Would you please set down the lines of the data from the one containing "bekerrecycling (197, 2292)" to the final line, exactly and only those?

Dataset entries.
# # # # #

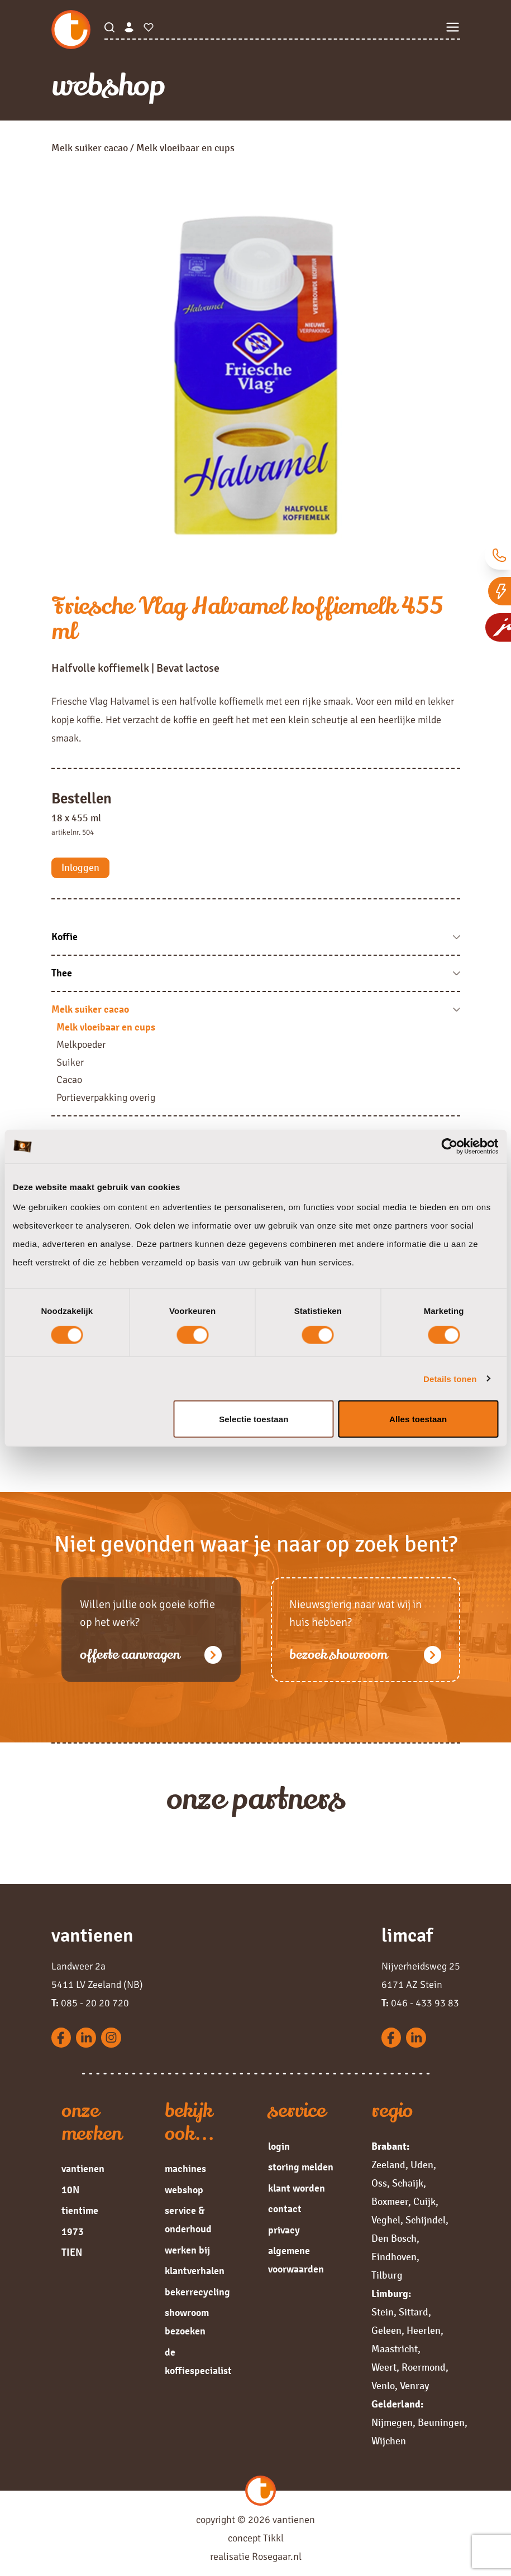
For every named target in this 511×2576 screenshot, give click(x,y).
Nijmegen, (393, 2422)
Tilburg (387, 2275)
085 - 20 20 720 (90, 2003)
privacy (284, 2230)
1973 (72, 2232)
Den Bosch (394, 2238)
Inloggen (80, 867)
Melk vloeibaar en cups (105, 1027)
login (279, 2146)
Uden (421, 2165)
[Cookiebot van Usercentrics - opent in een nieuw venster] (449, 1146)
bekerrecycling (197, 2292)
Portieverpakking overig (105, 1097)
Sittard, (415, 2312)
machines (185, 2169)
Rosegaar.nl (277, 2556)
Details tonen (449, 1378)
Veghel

# # # # #

SOLUTION FOR THIS TASK.
bekerrecycling (197, 2292)
Portieverpakking overig (105, 1097)
Sittard, (415, 2312)
machines (185, 2169)
Rosegaar.nl (277, 2556)
Details tonen (449, 1378)
Veghel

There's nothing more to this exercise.